# Gamma noise prior, upside-down?

Hello again PyMC3 community,

As per here and here, I’ve been working on building a model, an asymptote function with a noise prior:

y \sim N(\mu = \frac{x}{x+k}, \epsilon )
\{ 0 \le y \le 1 \}, \{ 0 \le x \}

With a lot of help from @ricardoV94 and @cluhmann I have defined the noise prior \epsilon as a linearly decreasing function around \mu:

\epsilon = e^{(\delta x + \gamma)}

At any given point along the x-axis, the data is very dense around the above proposed asymptote mean function, but usually also has a skew towards y=0:

Because of this, I’d like to replace the normal distribution prior for \epsilon used in model above with a model of the variance as a gamma or other skewed distribution, but with tail of the distribution towards smaller y-values. The following seems to works fine, no errors:

x = physDist.copy()
with pm.Model() as model_gamma:
γ = pm.Normal('γ', mu=1.5, sigma = 0.5) ## analagous to initial spread of variance (natural log of)
δ = pm.Normal('δ', mu=-0.0006, sigma=0.005) ## slope, rate of tightening of variance
κ = pm.Normal('κ', mu=200, sigma = 10) ## same old k
μ = pm.Deterministic('μ', xx/(xx+κ))
ε = pm.Deterministic('ε', np.power(np.e, -γ + δ*xx))
y_pred = pm.Gamma('y_pred', mu=μ, sd=ε, observed=bcDist)


But I think I need to invert the distribution of y_pred, so that the tail of the variance points downward. How can I do this in the pymc3 syntax?
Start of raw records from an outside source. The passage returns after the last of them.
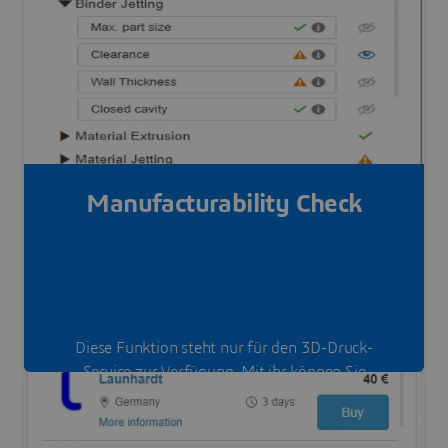
zu beheben.
Manufacturability Check
Diese Funktion steht nur für den 3D-Druck-
Service zur Verfügung. Mit ihr können Sie
prüfen, ob Ihr Bauteil mit den gegebenen
Rohstoffen und Verfahren produzierbar ist.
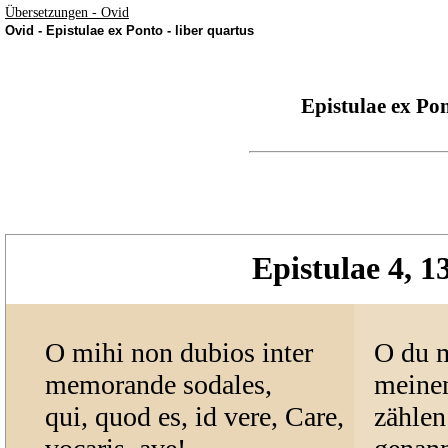
Übersetzungen - Ovid
Ovid - Epistulae ex Ponto - liber quartus
Epistulae ex Po
Epistulae 4, 1
O mihi non dubios inter
O du m
memorande sodales,
meinen
qui, quod es, id vere, Care,
zählen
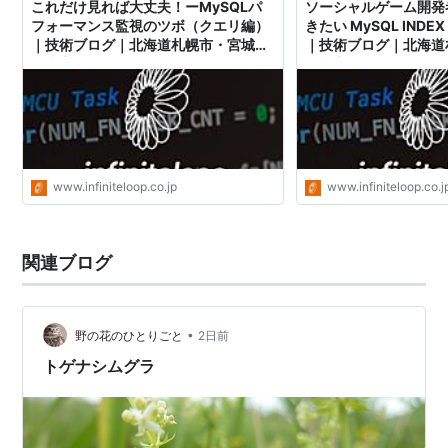
定山渓温泉
これだけ見れば大丈夫！ーMySQLパ
ソーシャルゲーム開発
フォーマンス監視のツボ（クエリ編）
きたい MySQL INDEX
｜技術ブログ｜北海道札幌市・宮城県
｜技術ブログ｜北海道
スポーツ施設
仙台市のVR・ゲーム・システム開発
仙台市のVR・ゲーム
インフィニットループ
インフィニットループ
札幌ドーム
http://www.sapporo-dome.co.jp/
大倉山シャンツェ
http://www.sapporo-
dc.co.jp/ok/okutop.html
きたえーる
www.infiniteloop.co.jp
www.infiniteloop.co.j
月寒屋外競技場
厚別公園
札幌厚別公園競技場
関連ブログ
円山公園
真駒内公園
•
野の花のひとりごと
2日前
前田森林公園
トゲナシムグラ
ていねプール
平岸プール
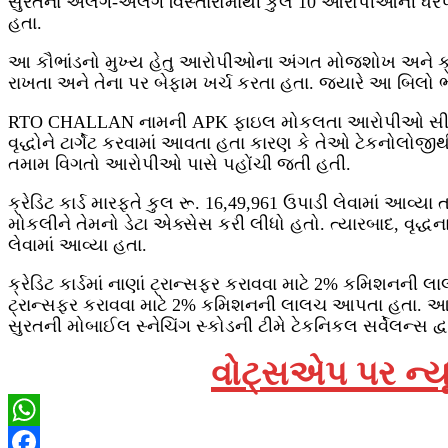
સુરતના અલગ-અલગ વિસ્તારોમાંથી કુલ 10 આરોપીઓની ધરપકડ કરવ
હતા.
આ કૌભાંડનો મુખ્ય હેતુ આરોપીઓના અંગત મોજશોખ અને ક્રેડિ
રાખતા અને તેના પર બેફામ ખર્ચ કરતા હતા. જ્યારે આ બિલો ભર
RTO CHALLAN નામની APK ફાઇલ મોકલતા આરોપીઓ સીનિય
વૃદ્ધોને ટાર્ગેટ કરવામાં આવતા હતા કારણ કે તેઓ ટેકનોલો
તમામ વિગતો આરોપીઓ પાસે પહોંચી જતી હતી.
ક્રેડિટ કાર્ડ મારફતે કુલ રૂ. 16,49,961 ઉપાડી લેવામાં 
મોકલીને તેમનો ડેટા એક્સેસ કરી લીધો હતો. ત્યારબાદ, વૃદ્ધ
લેવામાં આવ્યા હતા.
ક્રેડિટ કાર્ડમાં નાણાં ટ્રાન્સફર કરાવવા માટે 2% કમિશનન
ટ્રાન્સફર કરાવવા માટે 2% કમિશનની લાલચ આપતા હતા. આ રીત
સુરતની મોબાઈલ સ્નેચિંગ સ્કોડની ટીમે ટેકનિકલ સર્વેલન્સ દ્
વોટ્સએપ પર ન્યૂ
WhatsApp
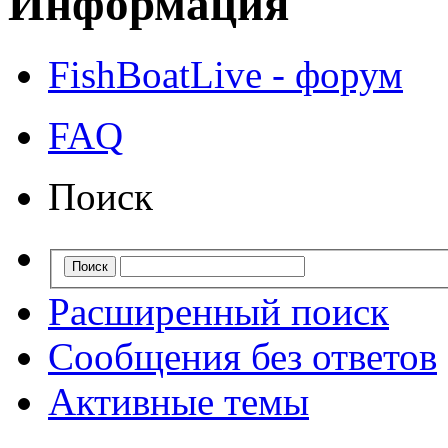
Информация
FishBoatLive - форум
FAQ
Поиск
Расширенный поиск
Сообщения без ответов
Активные темы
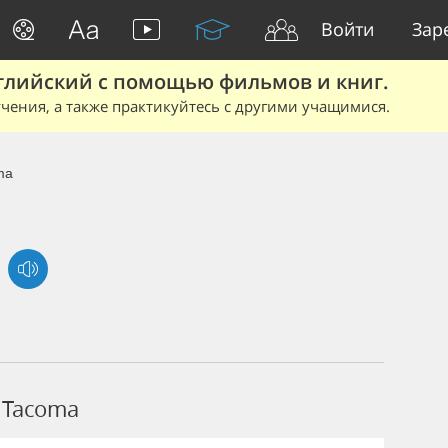
Войти
Зар
глийский с помощью фильмов и книг.
чения, а также практикуйтесь с другими учащимися.
ma
 Tacoma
Gamma seems tough in this sort of application because of its bounded support ([0,\infty]). A more minor modification might be to replace the normal with a skew normal, and then have the skew parametrically vary as a function of xx similar to the way that your scale is a function of xx. Would that get you what you are looking for?

2 Likes

Thanks for getting back to me on this @cluhmann. I tried a skewed-normal distribution, in the following way:

xx = physDist.copy()
with pm.Model() as model_skewNormal:
γ = pm.Normal('γ', mu=1.5, sigma = 0.5) ## analagous to initial spread of variance (natural log of)
δ = pm.Normal('δ', mu=-0.0006, sigma=0.005) ## slope, rate of tightening of variance
κ = pm.Normal('κ', mu=200, sigma = 10) ## same old k
α = pm.Normal('α', mu=-1.0, sigma = 0.5)
μ = pm.Deterministic('μ', xx/(xx+κ))
ε = pm.Deterministic('ε', np.power(np.e, -γ + δ*xx))
y_pred = pm.SkewNormal('y_pred', mu=μ, sd=ε, alpha=α, observed=bcDist)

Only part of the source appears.